● Task statement
Across all entries below, how many lines include "hydraulische"? Only the number, please.

------------------------------

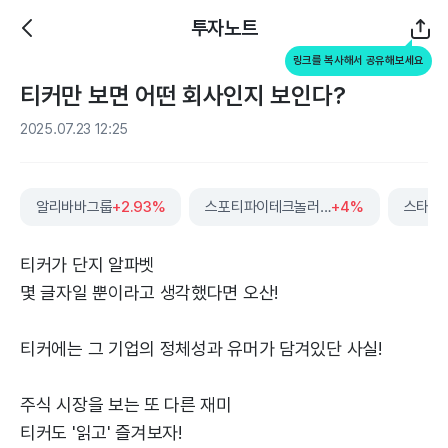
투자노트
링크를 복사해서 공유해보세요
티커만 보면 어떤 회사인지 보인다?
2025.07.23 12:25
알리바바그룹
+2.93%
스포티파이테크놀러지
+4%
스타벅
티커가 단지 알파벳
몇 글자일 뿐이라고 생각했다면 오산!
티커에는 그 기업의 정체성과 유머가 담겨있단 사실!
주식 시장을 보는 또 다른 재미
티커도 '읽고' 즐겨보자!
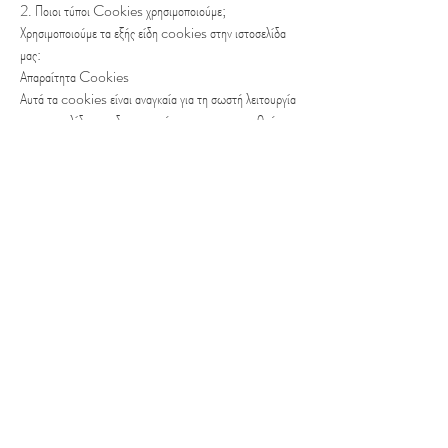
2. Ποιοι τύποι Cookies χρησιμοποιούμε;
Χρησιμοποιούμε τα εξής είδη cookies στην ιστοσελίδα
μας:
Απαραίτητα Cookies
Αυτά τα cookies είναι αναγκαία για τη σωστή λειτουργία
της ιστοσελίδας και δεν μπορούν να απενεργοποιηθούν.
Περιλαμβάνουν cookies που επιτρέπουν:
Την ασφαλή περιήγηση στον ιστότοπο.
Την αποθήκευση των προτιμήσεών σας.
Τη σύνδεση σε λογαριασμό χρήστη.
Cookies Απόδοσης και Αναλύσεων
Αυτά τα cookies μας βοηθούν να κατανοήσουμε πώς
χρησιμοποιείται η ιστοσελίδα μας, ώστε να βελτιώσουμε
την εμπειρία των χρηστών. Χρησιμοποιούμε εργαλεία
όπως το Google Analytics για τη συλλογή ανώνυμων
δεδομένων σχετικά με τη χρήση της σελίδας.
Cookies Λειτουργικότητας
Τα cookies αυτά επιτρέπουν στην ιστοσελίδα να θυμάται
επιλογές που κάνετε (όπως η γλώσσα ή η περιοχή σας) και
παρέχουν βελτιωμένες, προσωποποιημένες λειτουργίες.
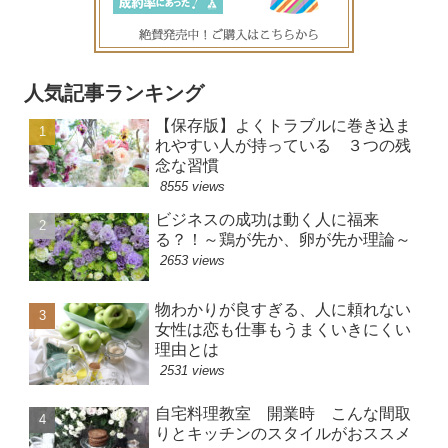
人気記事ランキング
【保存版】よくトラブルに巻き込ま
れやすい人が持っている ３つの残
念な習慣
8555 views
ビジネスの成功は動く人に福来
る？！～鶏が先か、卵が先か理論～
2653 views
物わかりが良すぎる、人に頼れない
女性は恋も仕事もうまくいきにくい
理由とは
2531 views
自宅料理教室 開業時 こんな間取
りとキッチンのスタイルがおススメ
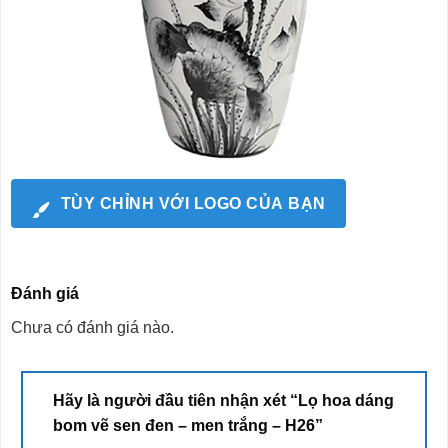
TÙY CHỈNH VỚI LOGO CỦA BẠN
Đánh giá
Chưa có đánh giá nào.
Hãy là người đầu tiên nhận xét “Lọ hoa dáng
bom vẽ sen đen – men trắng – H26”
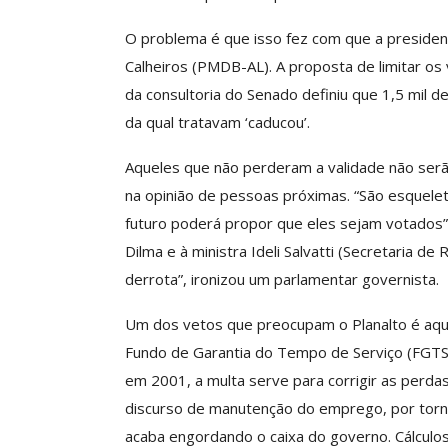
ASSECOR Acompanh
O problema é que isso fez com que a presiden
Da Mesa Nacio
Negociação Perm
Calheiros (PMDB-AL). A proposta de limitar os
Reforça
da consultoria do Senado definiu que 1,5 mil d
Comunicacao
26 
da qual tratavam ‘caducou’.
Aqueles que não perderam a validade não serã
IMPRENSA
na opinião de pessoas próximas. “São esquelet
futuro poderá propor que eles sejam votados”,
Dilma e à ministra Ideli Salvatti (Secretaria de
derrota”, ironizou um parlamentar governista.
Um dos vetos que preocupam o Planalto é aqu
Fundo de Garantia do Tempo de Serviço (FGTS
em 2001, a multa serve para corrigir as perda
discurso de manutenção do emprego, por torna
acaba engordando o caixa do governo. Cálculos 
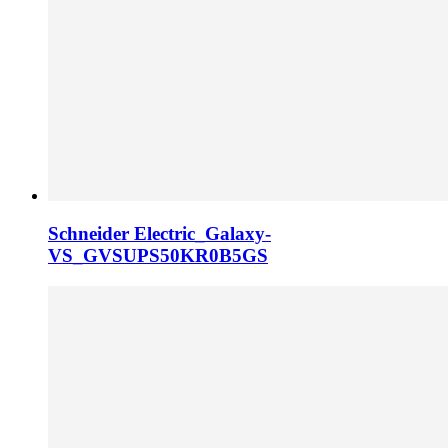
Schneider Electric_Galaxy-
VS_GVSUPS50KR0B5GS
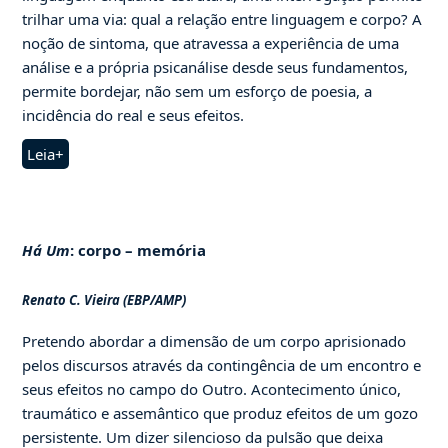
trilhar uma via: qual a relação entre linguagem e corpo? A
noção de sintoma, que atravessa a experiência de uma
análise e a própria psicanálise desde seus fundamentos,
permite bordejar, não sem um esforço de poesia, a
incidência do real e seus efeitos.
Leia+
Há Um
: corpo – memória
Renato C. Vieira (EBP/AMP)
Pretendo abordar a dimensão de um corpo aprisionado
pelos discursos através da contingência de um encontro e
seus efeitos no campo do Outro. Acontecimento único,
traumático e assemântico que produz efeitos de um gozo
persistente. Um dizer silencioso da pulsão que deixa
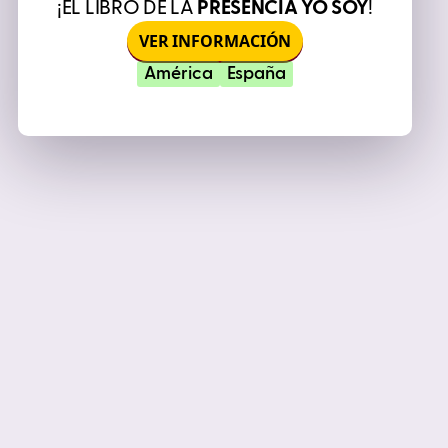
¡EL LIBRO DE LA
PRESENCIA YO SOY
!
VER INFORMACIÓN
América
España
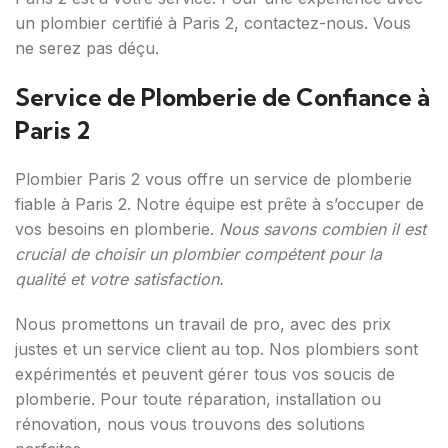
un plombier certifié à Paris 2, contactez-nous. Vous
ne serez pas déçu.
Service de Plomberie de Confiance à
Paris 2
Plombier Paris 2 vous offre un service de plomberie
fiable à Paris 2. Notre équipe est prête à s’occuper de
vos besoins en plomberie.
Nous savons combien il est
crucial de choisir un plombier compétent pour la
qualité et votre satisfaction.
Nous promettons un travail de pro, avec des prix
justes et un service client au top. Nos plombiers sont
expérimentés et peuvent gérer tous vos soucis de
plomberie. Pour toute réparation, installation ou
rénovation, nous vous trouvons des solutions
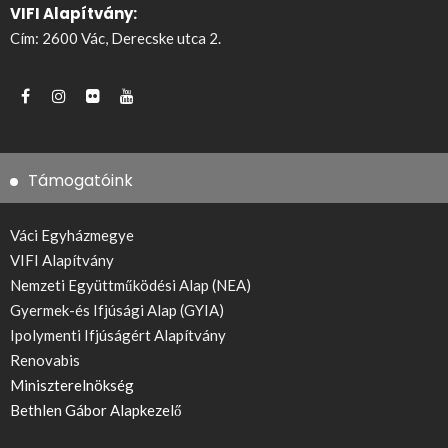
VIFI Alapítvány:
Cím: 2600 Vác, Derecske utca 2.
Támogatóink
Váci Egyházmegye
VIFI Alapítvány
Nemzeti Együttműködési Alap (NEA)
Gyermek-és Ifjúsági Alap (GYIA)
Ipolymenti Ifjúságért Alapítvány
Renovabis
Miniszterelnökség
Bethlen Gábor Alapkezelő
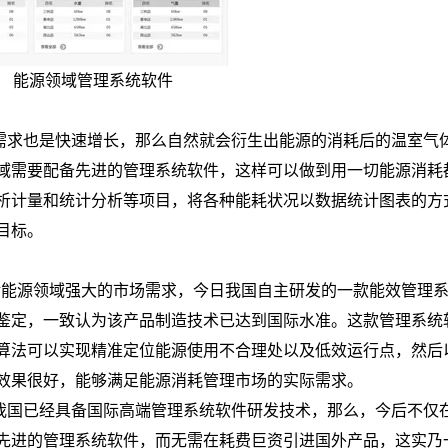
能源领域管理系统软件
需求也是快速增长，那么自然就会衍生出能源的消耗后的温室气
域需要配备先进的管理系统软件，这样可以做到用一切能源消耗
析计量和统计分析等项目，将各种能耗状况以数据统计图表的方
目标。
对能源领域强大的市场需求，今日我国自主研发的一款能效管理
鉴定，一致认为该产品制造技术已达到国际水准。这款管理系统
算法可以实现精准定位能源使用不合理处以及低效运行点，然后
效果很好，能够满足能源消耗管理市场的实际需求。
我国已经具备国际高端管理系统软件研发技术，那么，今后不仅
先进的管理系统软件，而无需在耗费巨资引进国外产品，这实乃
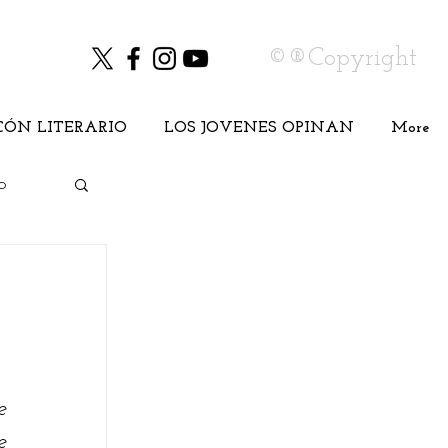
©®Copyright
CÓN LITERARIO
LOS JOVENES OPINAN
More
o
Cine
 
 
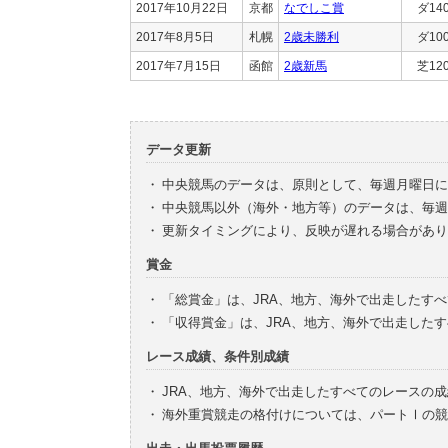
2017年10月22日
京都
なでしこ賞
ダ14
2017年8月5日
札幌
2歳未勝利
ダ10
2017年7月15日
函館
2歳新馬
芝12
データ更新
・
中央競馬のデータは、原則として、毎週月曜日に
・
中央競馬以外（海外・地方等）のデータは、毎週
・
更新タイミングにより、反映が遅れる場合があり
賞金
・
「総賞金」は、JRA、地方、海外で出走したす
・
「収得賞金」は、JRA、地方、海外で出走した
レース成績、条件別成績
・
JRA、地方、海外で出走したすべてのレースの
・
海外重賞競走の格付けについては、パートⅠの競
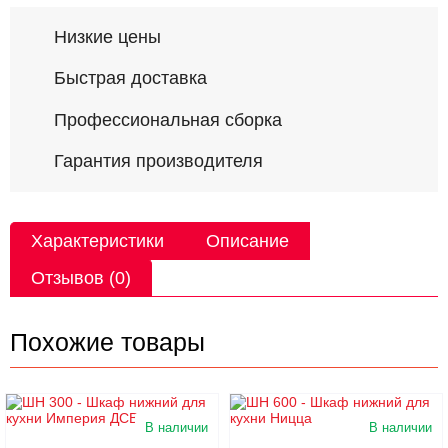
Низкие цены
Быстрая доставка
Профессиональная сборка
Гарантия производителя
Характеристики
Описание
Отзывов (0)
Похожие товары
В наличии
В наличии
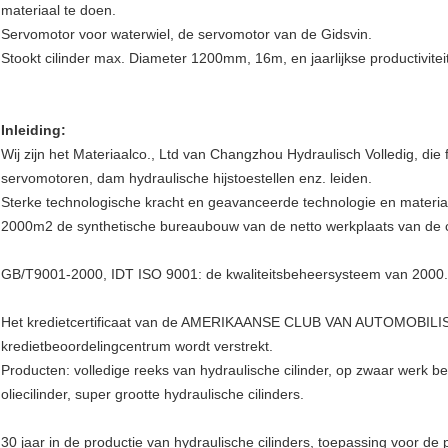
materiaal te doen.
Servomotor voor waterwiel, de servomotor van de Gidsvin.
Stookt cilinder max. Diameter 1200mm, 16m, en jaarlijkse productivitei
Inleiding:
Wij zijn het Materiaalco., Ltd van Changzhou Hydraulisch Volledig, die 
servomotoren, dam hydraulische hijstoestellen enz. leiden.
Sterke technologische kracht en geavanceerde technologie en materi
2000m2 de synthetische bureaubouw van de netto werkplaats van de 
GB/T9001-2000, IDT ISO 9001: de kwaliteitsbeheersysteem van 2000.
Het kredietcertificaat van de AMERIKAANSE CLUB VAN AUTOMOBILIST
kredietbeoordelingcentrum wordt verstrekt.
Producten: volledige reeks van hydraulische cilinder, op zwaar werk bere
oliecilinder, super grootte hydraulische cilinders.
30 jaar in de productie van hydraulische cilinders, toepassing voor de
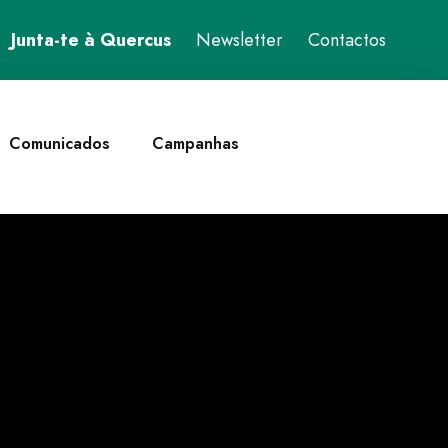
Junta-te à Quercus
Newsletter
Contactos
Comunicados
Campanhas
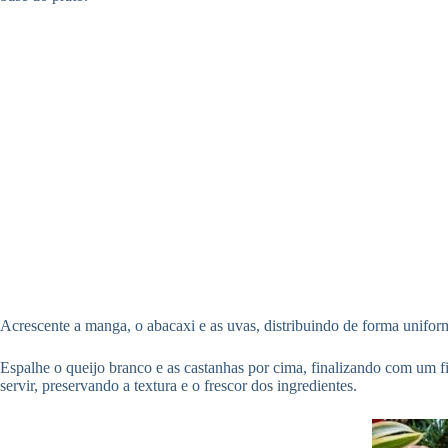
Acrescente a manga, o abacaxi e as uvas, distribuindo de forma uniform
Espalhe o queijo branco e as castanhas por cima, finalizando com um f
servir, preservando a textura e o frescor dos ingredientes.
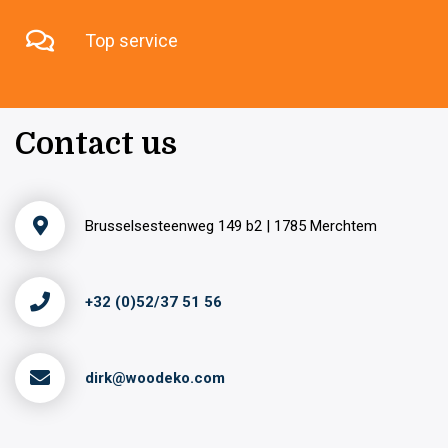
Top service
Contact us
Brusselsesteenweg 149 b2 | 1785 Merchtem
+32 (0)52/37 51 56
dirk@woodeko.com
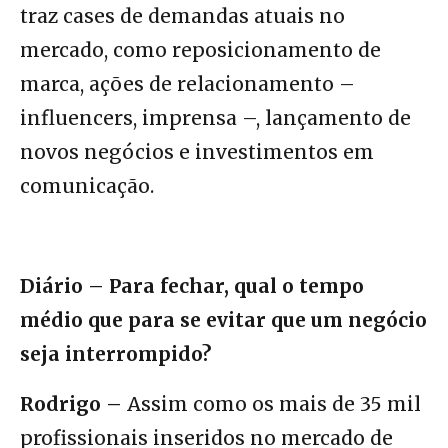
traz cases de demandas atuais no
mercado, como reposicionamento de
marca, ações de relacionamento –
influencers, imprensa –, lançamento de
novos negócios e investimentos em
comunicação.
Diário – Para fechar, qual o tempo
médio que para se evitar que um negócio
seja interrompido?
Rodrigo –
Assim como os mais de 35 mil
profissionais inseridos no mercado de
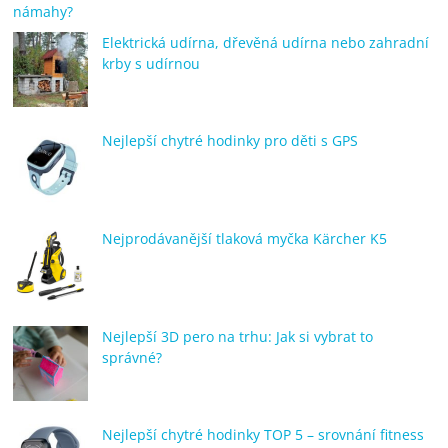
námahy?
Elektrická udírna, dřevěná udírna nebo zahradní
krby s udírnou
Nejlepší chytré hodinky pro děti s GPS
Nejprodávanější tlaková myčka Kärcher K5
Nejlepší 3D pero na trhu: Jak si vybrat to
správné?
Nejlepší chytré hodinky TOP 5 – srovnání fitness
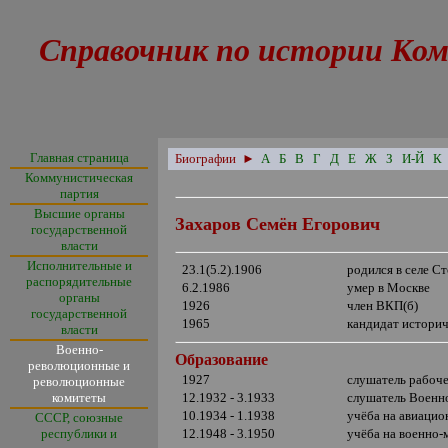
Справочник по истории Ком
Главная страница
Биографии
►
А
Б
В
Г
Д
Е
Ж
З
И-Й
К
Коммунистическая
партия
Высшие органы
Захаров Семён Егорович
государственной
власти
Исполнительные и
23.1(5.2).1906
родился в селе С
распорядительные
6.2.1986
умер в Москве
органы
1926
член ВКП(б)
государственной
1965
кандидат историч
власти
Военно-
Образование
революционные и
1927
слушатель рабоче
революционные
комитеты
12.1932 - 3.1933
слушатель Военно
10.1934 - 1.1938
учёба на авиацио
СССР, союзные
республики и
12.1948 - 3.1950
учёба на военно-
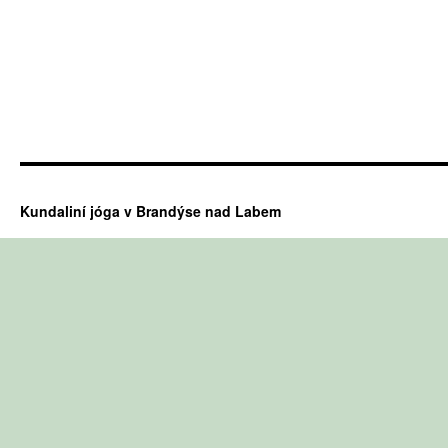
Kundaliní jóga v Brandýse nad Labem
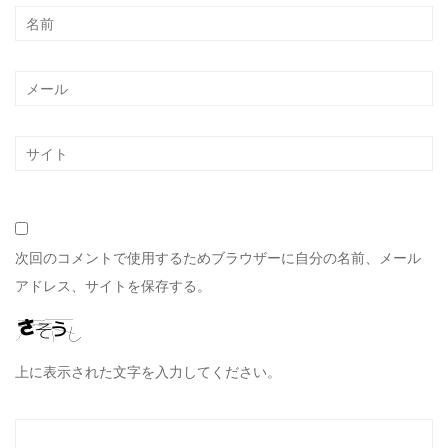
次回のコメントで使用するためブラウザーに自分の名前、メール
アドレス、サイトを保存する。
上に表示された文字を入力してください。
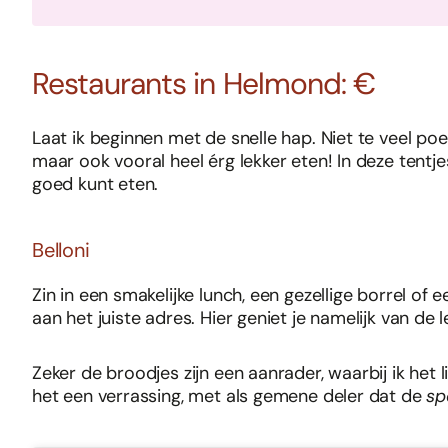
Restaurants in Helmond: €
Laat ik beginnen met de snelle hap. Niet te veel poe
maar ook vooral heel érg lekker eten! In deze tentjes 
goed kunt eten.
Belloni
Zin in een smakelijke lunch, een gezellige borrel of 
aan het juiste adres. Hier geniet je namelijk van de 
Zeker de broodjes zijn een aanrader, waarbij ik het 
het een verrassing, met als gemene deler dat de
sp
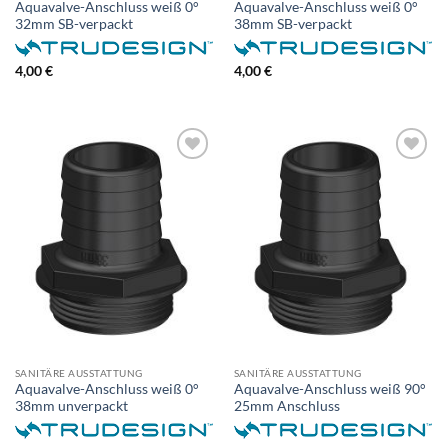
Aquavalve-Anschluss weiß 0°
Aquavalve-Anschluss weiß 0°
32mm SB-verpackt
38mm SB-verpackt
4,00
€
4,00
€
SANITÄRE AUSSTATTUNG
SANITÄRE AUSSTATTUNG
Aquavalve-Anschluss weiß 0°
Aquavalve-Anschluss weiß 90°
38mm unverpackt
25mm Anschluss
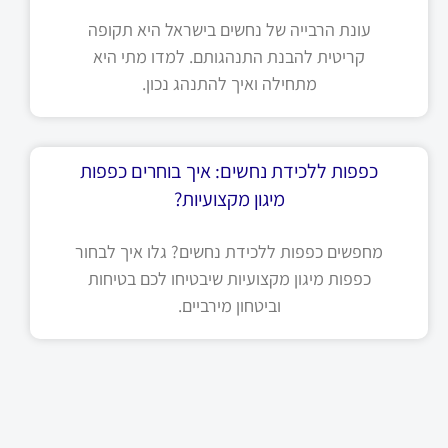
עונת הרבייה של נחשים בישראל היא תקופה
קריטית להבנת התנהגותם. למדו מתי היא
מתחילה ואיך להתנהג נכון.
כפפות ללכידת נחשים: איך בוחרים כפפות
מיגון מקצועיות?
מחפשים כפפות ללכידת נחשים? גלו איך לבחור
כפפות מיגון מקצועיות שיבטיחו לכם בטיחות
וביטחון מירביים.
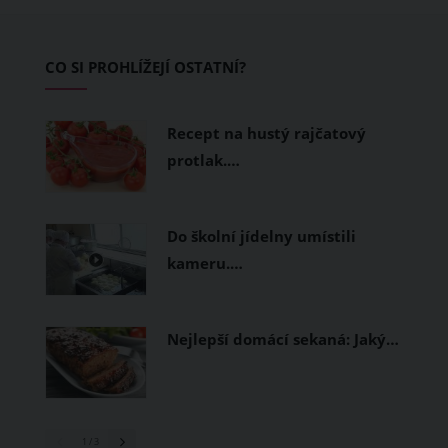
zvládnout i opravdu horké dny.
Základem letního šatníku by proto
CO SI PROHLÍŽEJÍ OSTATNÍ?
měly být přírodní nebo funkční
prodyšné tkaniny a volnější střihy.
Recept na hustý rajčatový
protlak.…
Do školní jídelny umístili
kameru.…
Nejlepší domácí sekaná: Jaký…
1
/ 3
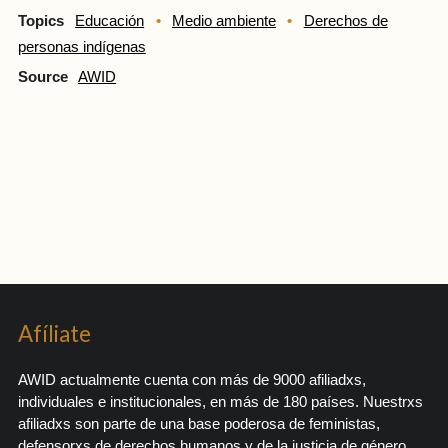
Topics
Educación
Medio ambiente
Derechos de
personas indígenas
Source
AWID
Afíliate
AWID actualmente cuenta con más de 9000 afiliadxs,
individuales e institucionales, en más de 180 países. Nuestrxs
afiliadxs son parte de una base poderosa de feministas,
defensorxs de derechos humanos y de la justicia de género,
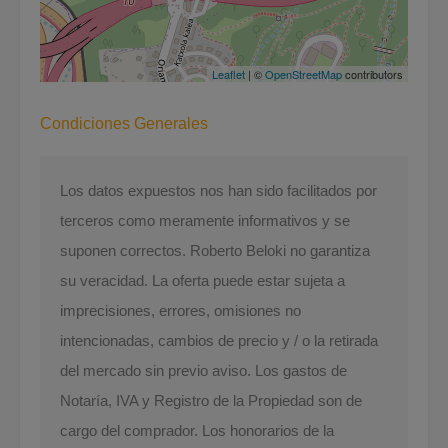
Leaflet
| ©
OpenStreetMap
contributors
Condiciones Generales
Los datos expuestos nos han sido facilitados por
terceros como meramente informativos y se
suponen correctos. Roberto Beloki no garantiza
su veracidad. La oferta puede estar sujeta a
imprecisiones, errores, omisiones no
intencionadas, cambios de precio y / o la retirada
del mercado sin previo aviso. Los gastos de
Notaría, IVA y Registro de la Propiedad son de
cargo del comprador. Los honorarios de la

------------------------------

● Result of this task
4